[Page-level text extractions]
-------
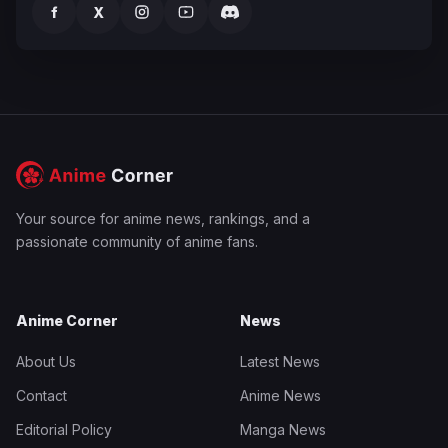
f
X
Your source for anime news, rankings, and a
passionate community of anime fans.
Anime Corner
News
About Us
Latest News
Contact
Anime News
Editorial Policy
Manga News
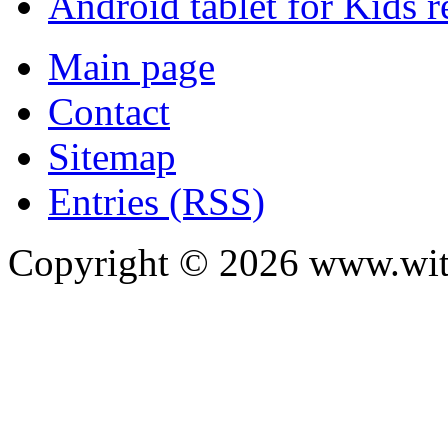
Android tablet for Kids 
Main page
Contact
Sitemap
Entries (RSS)
Copyright ©
2026
www.with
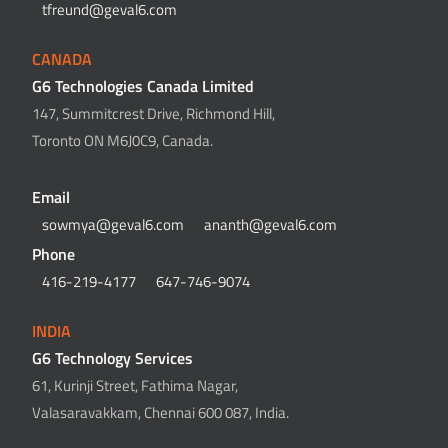
tfreund@geval6.com
CANADA
G6 Technologies Canada Limited
147, Summitcrest Drive, Richmond Hill,
Toronto ON M6J0C9, Canada.
Email
sowmya@geval6.com
ananth@geval6.com
Phone
416-219-4177
647-746-9074
INDIA
G6 Technology Services
61, Kurinji Street, Fathima Nagar,
Valasaravakkam, Chennai 600 087, India.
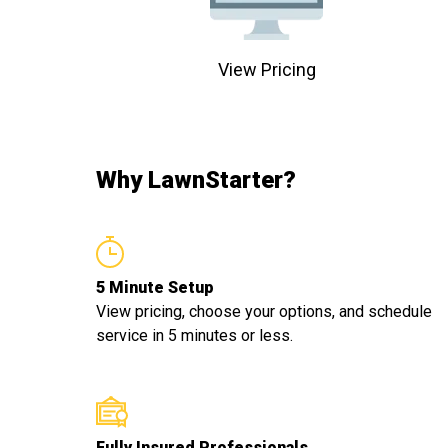
View Pricing
Why LawnStarter?
5 Minute Setup
View pricing, choose your options, and schedule
service in 5 minutes or less.
Fully Insured Professionals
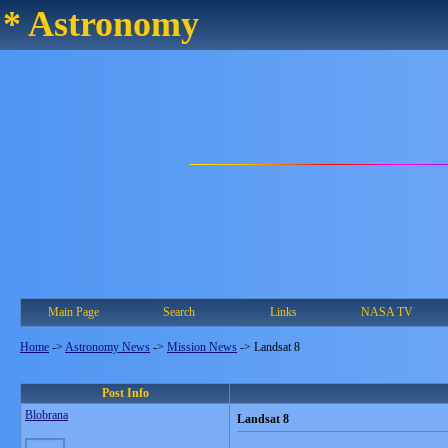
* Astronomy
Main Page
Search
Links
NASA TV
Home
->
Astronomy News
->
Mission News
->
Landsat 8
Post Info
Blobrana
Landsat 8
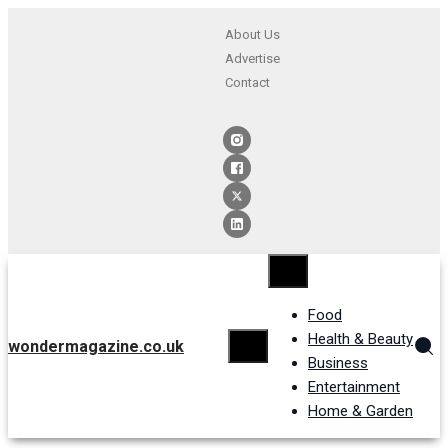
About Us
Advertise
Contact
Food
Health & Beauty
wondermagazine.co.uk
Business
Entertainment
Home & Garden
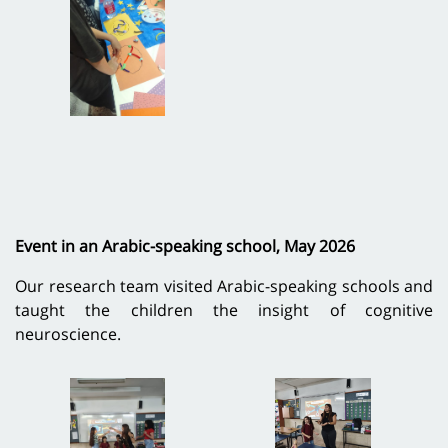
Event in an Arabic-speaking school, May 2026
Our research team visited Arabic-speaking schools and
taught the children the insight of cognitive
neuroscience.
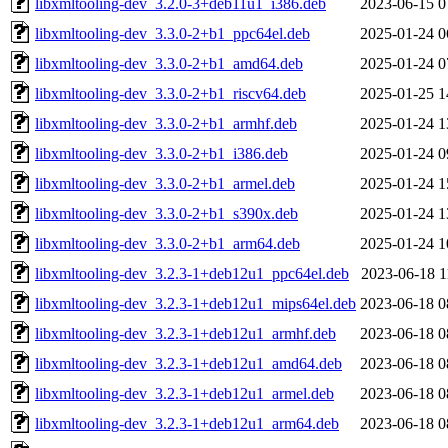
libxmltooling-dev_3.2.0-3+deb11u1_i386.deb
2023-06-15 0
libxmltooling-dev_3.3.0-2+b1_ppc64el.deb
2025-01-24 0
libxmltooling-dev_3.3.0-2+b1_amd64.deb
2025-01-24 0
libxmltooling-dev_3.3.0-2+b1_riscv64.deb
2025-01-25 1
libxmltooling-dev_3.3.0-2+b1_armhf.deb
2025-01-24 1
libxmltooling-dev_3.3.0-2+b1_i386.deb
2025-01-24 0
libxmltooling-dev_3.3.0-2+b1_armel.deb
2025-01-24 1
libxmltooling-dev_3.3.0-2+b1_s390x.deb
2025-01-24 1
libxmltooling-dev_3.3.0-2+b1_arm64.deb
2025-01-24 1
libxmltooling-dev_3.2.3-1+deb12u1_ppc64el.deb
2023-06-18 1
libxmltooling-dev_3.2.3-1+deb12u1_mips64el.deb
2023-06-18 0
libxmltooling-dev_3.2.3-1+deb12u1_armhf.deb
2023-06-18 0
libxmltooling-dev_3.2.3-1+deb12u1_amd64.deb
2023-06-18 0
libxmltooling-dev_3.2.3-1+deb12u1_armel.deb
2023-06-18 0
libxmltooling-dev_3.2.3-1+deb12u1_arm64.deb
2023-06-18 0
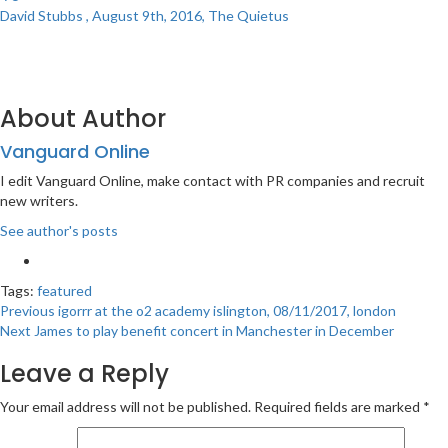
David Stubbs , August 9th, 2016, The Quietus
About Author
Vanguard Online
I edit Vanguard Online, make contact with PR companies and recruit
new writers.
See author's posts
Tags:
featured
Post
Previous
igorrr at the o2 academy islington, 08/11/2017, london
Next
James to play benefit concert in Manchester in December
navigation
Leave a Reply
Your email address will not be published.
Required fields are marked
*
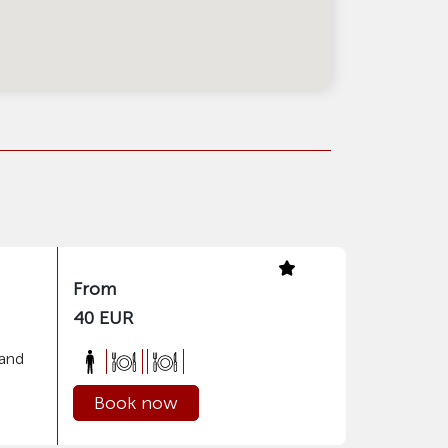
From
40 EUR
 and
Book now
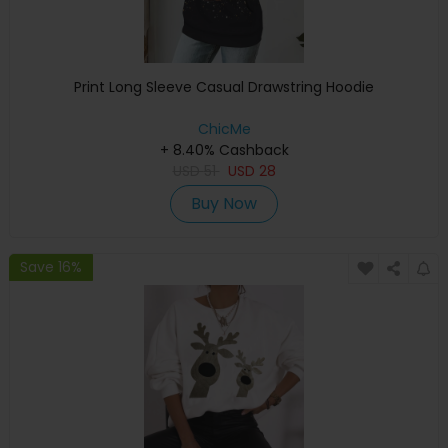
Print Long Sleeve Casual Drawstring Hoodie
ChicMe
+ 8.40% Cashback
USD
51
USD
28
Buy Now
Save 16%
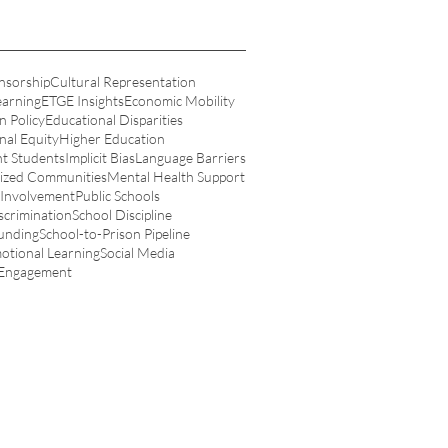
nsorship
Cultural Representation
earning
ETGE Insights
Economic Mobility
n Policy
Educational Disparities
nal Equity
Higher Education
t Students
Implicit Bias
Language Barriers
ized Communities
Mental Health Support
 Involvement
Public Schools
scrimination
School Discipline
unding
School-to-Prison Pipeline
motional Learning
Social Media
 Engagement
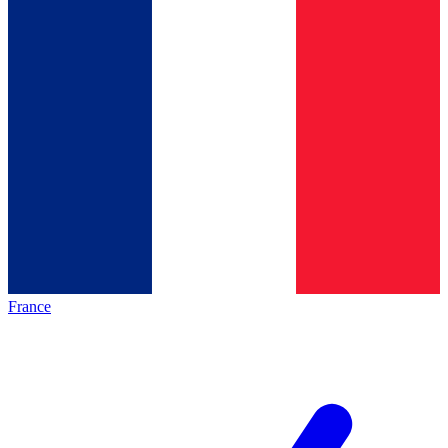
France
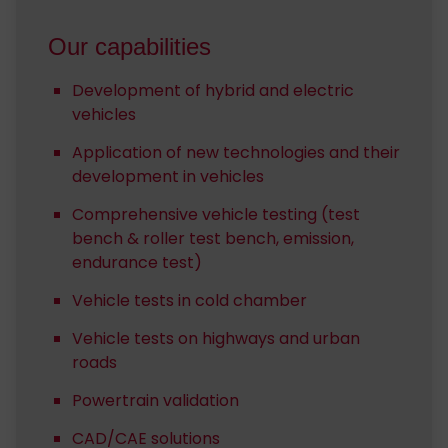
Our capabilities
Development of hybrid and electric
vehicles
Application of new technologies and their
development in vehicles
Comprehensive vehicle testing (test
bench & roller test bench, emission,
endurance test)
Vehicle tests in cold chamber
Vehicle tests on highways and urban
roads
Powertrain validation
CAD/CAE solutions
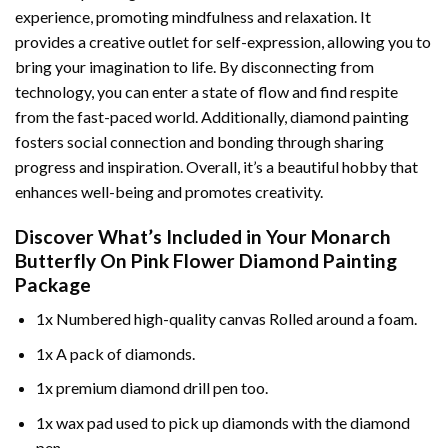
experience, promoting mindfulness and relaxation. It
provides a creative outlet for self-expression, allowing you to
bring your imagination to life. By disconnecting from
technology, you can enter a state of flow and find respite
from the fast-paced world. Additionally,
diamond painting
fosters social connection and bonding through sharing
progress and inspiration. Overall, it’s a beautiful hobby that
enhances well-being and promotes creativity.
Discover What’s Included in Your
Monarch
Butterfly On Pink Flower Diamond Painting
Package
1x Numbered high-quality canvas Rolled around a foam.
1x A pack of diamonds.
1x premium diamond drill pen too.
1x wax pad used to pick up diamonds with the diamond
pen.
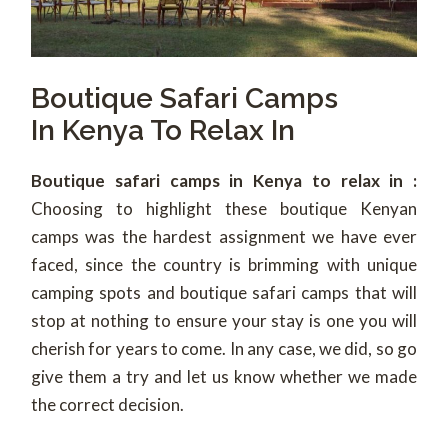
Boutique Safari Camps
In Kenya To Relax In
Boutique safari camps in Kenya to relax in :
Choosing to highlight these boutique Kenyan
camps was the hardest assignment we have ever
faced, since the country is brimming with unique
camping spots and boutique safari camps that will
stop at nothing to ensure your stay is one you will
cherish for years to come. In any case, we did, so go
give them a try and let us know whether we made
the correct decision.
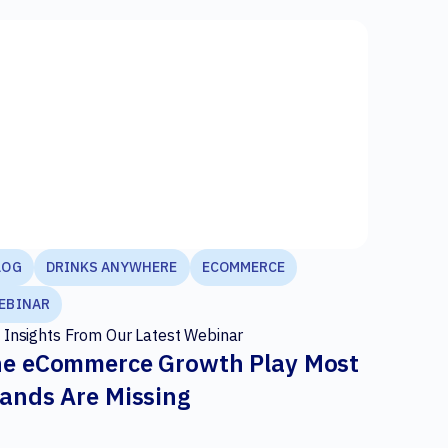
LOG
DRINKS ANYWHERE
ECOMMERCE
EBINAR
 Insights From Our Latest Webinar
e eCommerce Growth Play Most
ands Are Missing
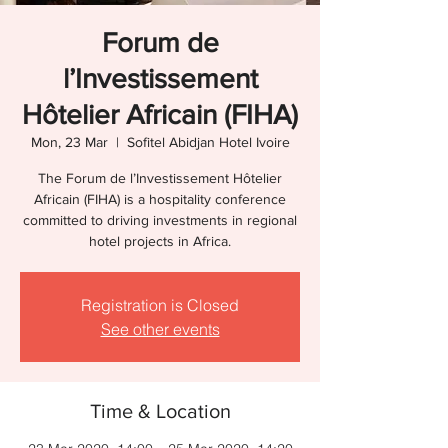
Forum de
l’Investissement
Hôtelier Africain (FIHA)
Mon, 23 Mar
  |  
Sofitel Abidjan Hotel Ivoire
The Forum de l’Investissement Hôtelier
Africain (FIHA) is a hospitality conference
committed to driving investments in regional
hotel projects in Africa.
Registration is Closed
See other events
Time & Location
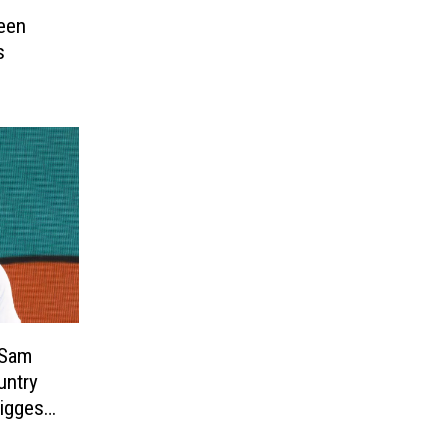
een
s
 Sam
untry
iggest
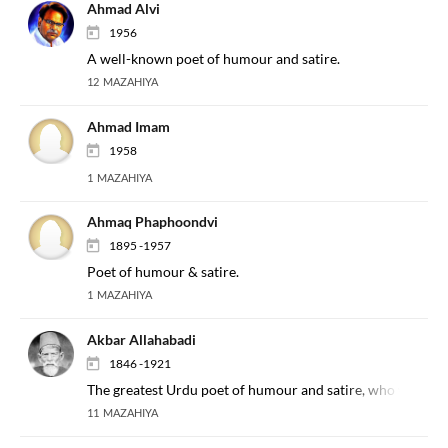
Ahmad Alvi
1956
A well-known poet of humour and satire.
12 MAZAHIYA
Ahmad Imam
1958
1 MAZAHIYA
Ahmaq Phaphoondvi
1895 -1957
Poet of humour & satire.
1 MAZAHIYA
Akbar Allahabadi
1846 -1921
The greatest Urdu poet of humour and satire, who was a Se
11 MAZAHIYA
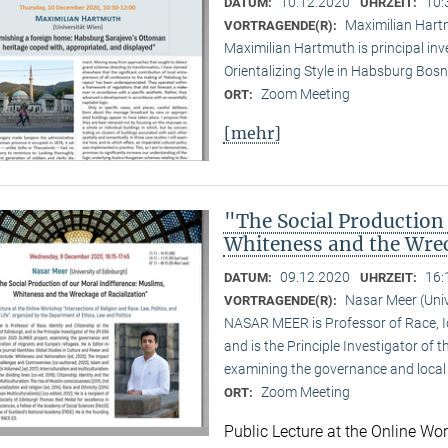
10.12.2020
10:
DATUM:
UHRZEIT:
Maximilian Hartm
VORTRAGENDE(R):
Maximilian Hartmuth is principal inv
Orientalizing Style in Habsburg Bo
Zoom Meeting
ORT:
[mehr]
"The Social Production
Whiteness and the Wrec
09.12.2020
16:
DATUM:
UHRZEIT:
Nasar Meer (Univ
VORTRAGENDE(R):
NASAR MEER is Professor of Race, Ide
and is the Principle Investigator of
examining the governance and local 
Zoom Meeting
ORT:
Public Lecture at the Online Wor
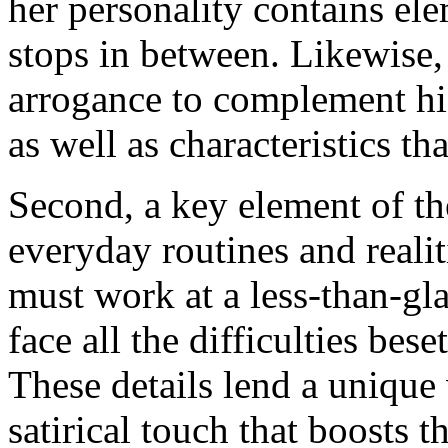
her personality contains ele
stops in between. Likewise,
arrogance to complement his
as well as characteristics th
Second, a key element of the
everyday routines and realit
must work at a less-than-g
face all the difficulties bes
These details lend a unique 
satirical touch that boosts t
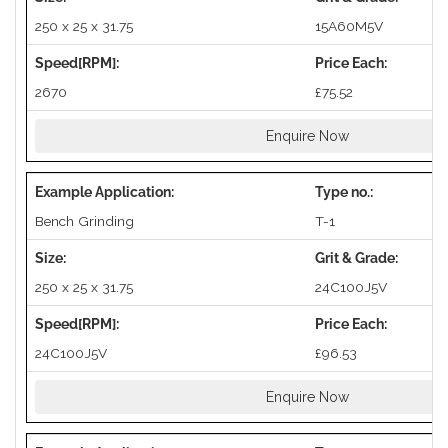
250 x 25 x 31.75
15A60M5V
2670
£75.52
Enquire Now
Bench Grinding
T-1
250 x 25 x 31.75
24C100J5V
24C100J5V
£96.53
Enquire Now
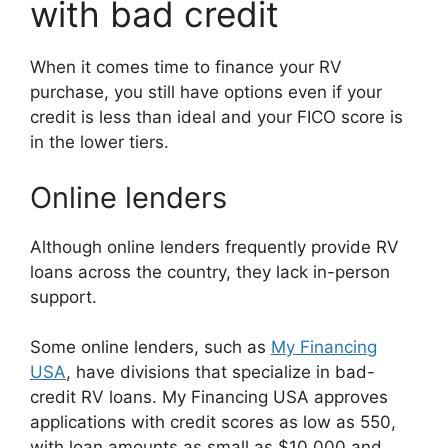
with bad credit
When it comes time to finance your RV
purchase, you still have options even if your
credit is less than ideal and your FICO score is
in the lower tiers.
Online lenders
Although online lenders frequently provide RV
loans across the country, they lack in-person
support.
Some online lenders, such as
My Financing
USA
, have divisions that specialize in bad-
credit RV loans. My Financing USA approves
applications with credit scores as low as 550,
with loan amounts as small as $10,000 and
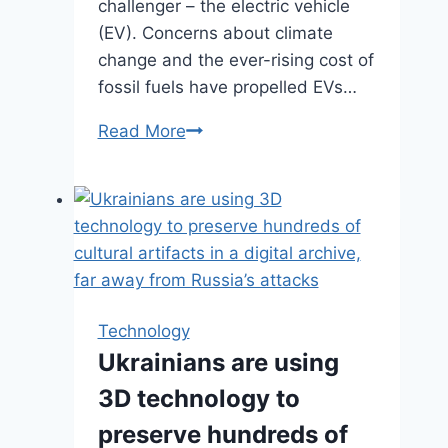
challenger – the electric vehicle
(EV). Concerns about climate
change and the ever-rising cost of
fossil fuels have propelled EVs…
Read More
Electric
Cars
Fast
Charging:
Strengthening
the
Path
to
Technology
the
Ukrainians are using
Future
3D technology to
preserve hundreds of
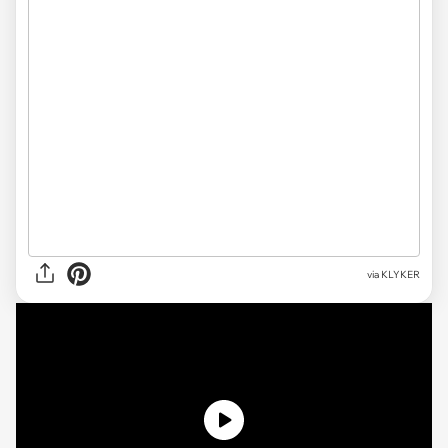
via KLYKER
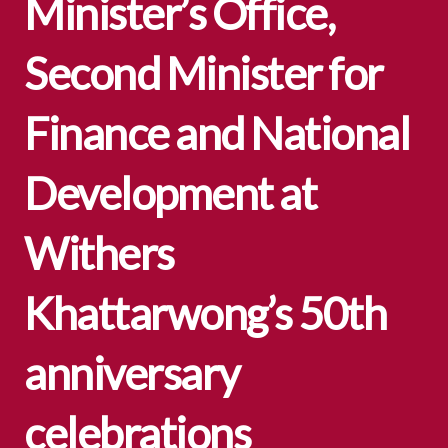
Minister’s Office,
Second Minister for
Finance and National
Development at
Withers
Khattarwong’s 50th
anniversary
celebrations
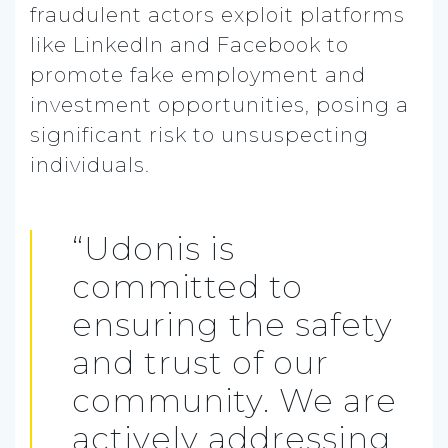
fraudulent actors exploit platforms
like LinkedIn and Facebook to
promote fake employment and
investment opportunities, posing a
significant risk to unsuspecting
individuals.
“Udonis is
committed to
ensuring the safety
and trust of our
community. We are
actively addressing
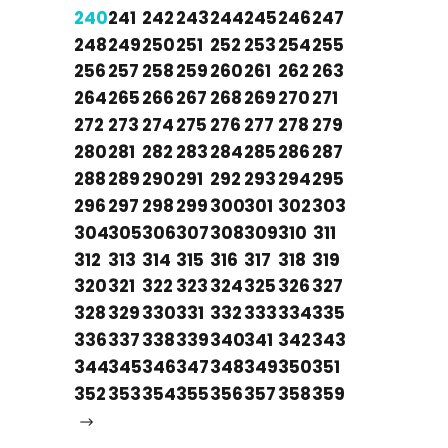
240
241
242
243
244
245
246
247
248
249
250
251
252
253
254
255
256
257
258
259
260
261
262
263
264
265
266
267
268
269
270
271
272
273
274
275
276
277
278
279
280
281
282
283
284
285
286
287
288
289
290
291
292
293
294
295
296
297
298
299
300
301
302
303
304
305
306
307
308
309
310
311
312
313
314
315
316
317
318
319
320
321
322
323
324
325
326
327
328
329
330
331
332
333
334
335
336
337
338
339
340
341
342
343
344
345
346
347
348
349
350
351
352
353
354
355
356
357
358
359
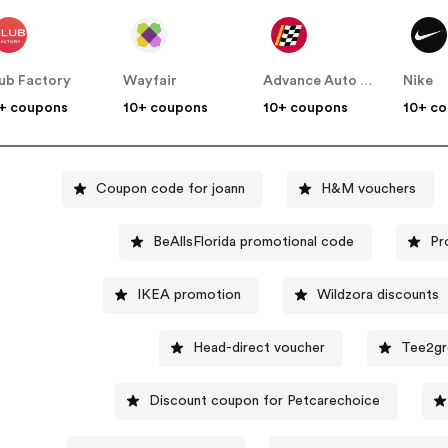
ub Factory
Wayfair
Advance Auto Parts
Nike
+ coupons
10+ coupons
10+ coupons
10+ c
Coupon code for joann
H&M vouchers
BeAllsFlorida promotional code
Pr
IKEA promotion
Wildzora discounts
Head-direct voucher
Tee2gr
Discount coupon for Petcarechoice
-------
**What is needed**
Pull out all lines from the entries above in which the word "will" appears.

**Result for this task**
Your email address will not be published.
camping spots and boutique safari camps that will
stop at nothing to ensure your stay is one you will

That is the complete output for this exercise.